This tutorial was written by [Won Hee Lee](https://wonhee-lee.github.io/) for SWCON425.

This current version has been created as a Jupyter notebook with Python3 for SWCON425, Data Science and Visualization.

# Pandas

## Some useful (free) resources

Introductory:

* [Getting started with Python for research](https://github.com/TiesdeKok/LearnPythonforResearch), a gentle introduction to Python in data-intensive research.

* [A Whirlwind Tour of Python](https://jakevdp.github.io/WhirlwindTourOfPython/index.html), by Jake VanderPlas, another quick Python intro (with notebooks).

Core Pandas/Data Science books:

* [The Python Data Science Handbook](https://jakevdp.github.io/PythonDataScienceHandbook/), by Jake VanderPlas.

* [Python for Data Analysis, 2nd Edition](https://www.oreilly.com/library/view/python-for-data/9781491957653/), by  Wes McKinney, creator of Pandas. [Companion Notebooks](https://github.com/wesm/pydata-book)

* [Effective Pandas](https://github.com/TomAugspurger/effective-pandas), a book by Tom Augspurger, core Pandas developer.

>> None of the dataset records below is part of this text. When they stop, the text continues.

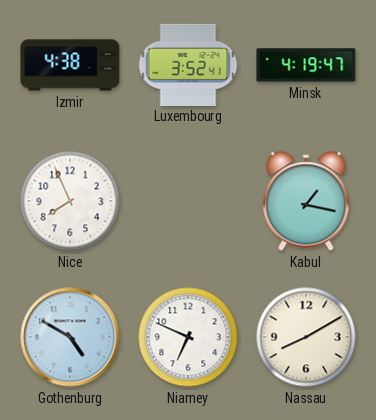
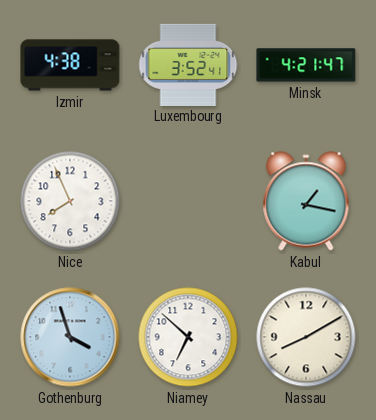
Minsk: 4:19 -> 4:21
Gothenburg: 4:50 -> 3:57
Niamey: 6:49 -> 6:52
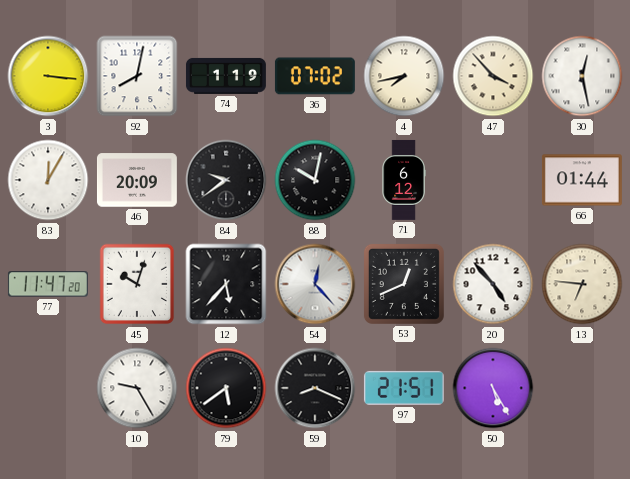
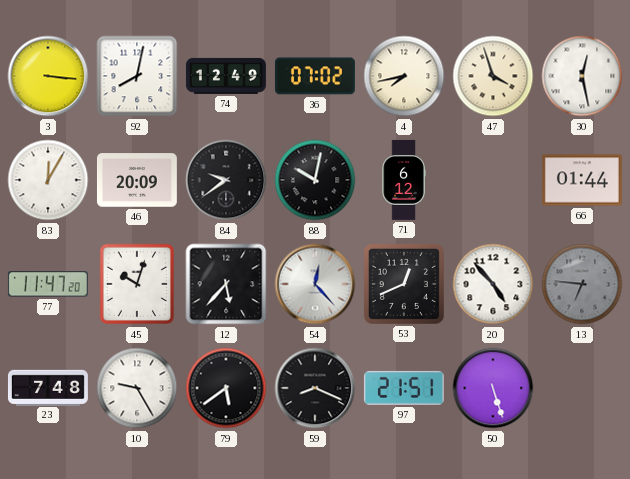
74: 1:19 -> 12:49
47: 3:53 -> 3:57
13 dial: cream -> grey
23: none -> 7:48
50: 5:25 -> 5:27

OK, let's load and configure some of our core libraries (as an aside, you can find a nice visual gallery of available matplotlib styles [here](https://tonysyu.github.io/raw_content/matplotlib-style-gallery/gallery.html)).


In [1]:
%matplotlib inline
import matplotlib.pyplot as plt
import seaborn as sns
import numpy as np
import pandas as pd

sns.set()
sns.set_context('talk')
np.set_printoptions(threshold=20, precision=2, suppress=True)
pd.options.display.max_rows = 7
pd.options.display.max_columns = 8
pd.set_option('display.precision', 2)

# This option stops scientific notation for pandas
# pd.set_option('display.float_format', '{:.2f}'.format)

## Reading in DataFrames from Files

Pandas has a number of very useful file reading tools. You can see them enumerated by typing "pd.re" and pressing tab. We'll be using read_csv today. 

In [2]:
# Write the code to read "elections.csv" file.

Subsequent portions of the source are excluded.